What “truly” enable(s) “reasoning”?
is CoT, reasoning?
- DeepSeek-R1 dropped a bomb, almost perfectly dethroned o1 with much lesser cost during training. Inference price is quite comparably cheap too.
- They claimed the stronger reasoning model R1-Zero was trained using RL with “handcraft” rule-based reward: accuracy and format rewards.
- A good reward model for any deep / large scale RL system is hard to come by and trained for.
- “Accuracy and format”. Sounds simple enough.
- Accuracy reward is grounded by “facts”, either mathematical or real-world-common truth.
- Format reward is enforce the whole system to include the “reasoning” pattern:
<think>...</think>.
- Then the whole RL training pipeline is simply a GROP using this pre-trained (pre-defined) reward model (along with a reference model) to refine the token generator, a policy model. (?)

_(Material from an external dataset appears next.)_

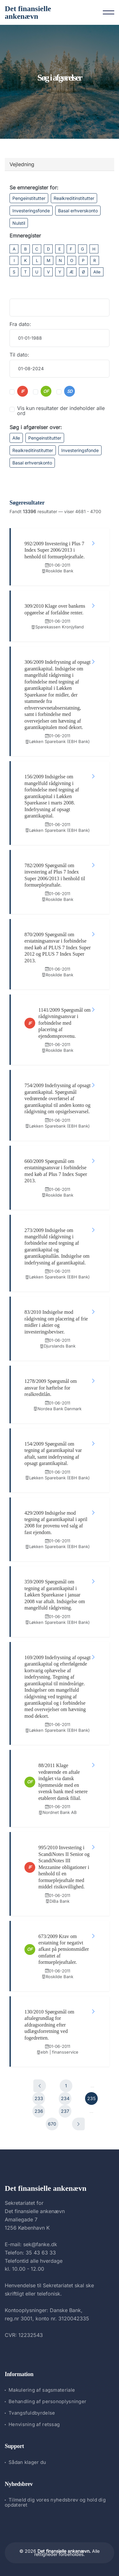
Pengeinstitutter (28, 198)
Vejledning (22, 164)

- I wonder if this is truly how we train ourselves to “reason”.
- Accuracy, for sure; when we solved a maths quiz, we are happy.

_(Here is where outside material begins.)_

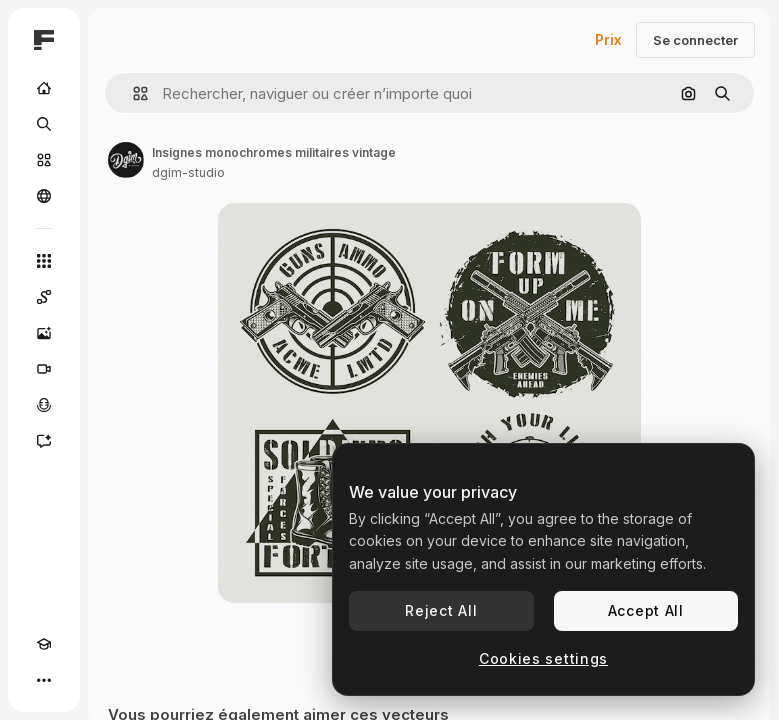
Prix (608, 39)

- Format, luring out tokens that could maximise the long term probability of scoring a higher Accuracy reward by stringing out more
<think>tokens?- In this way, does reasoning have to be performed within the context window?
| 2024 arxiv: [2408.14511] Unveiling the Statistical Foundations of Chain-of-Thought Prompting Methods |
- CoT: one of the key techniques that enabled so called LLM “reasoning”.
- Statistically speaking, CoT is (approximately) a Bayesian estimator drawing evidence from the examples in the CoT context.
- the statistical error of CoT can be upper bounded by a sum of pre-training error and prompting error
- prompting error decreases exponentially with the increasing number of demonstrations included in the prompt
- the statistical error of CoT can be upper bounded by a sum of pre-training error and prompting error
- Questions:
- (a) What are the statistical estimators constructed by CoT and its variants?
- (b) What are the statistical properties of these estimators?
- (c) How does the transformer architecture enable the LLMs to learn these estimators?
- (d) Does CoT prompting always outperform vanilla ICL?
| Andrej Karpathy on X: LLM training and huamn learning with textbooks |
- so, human learning ~= machine learning?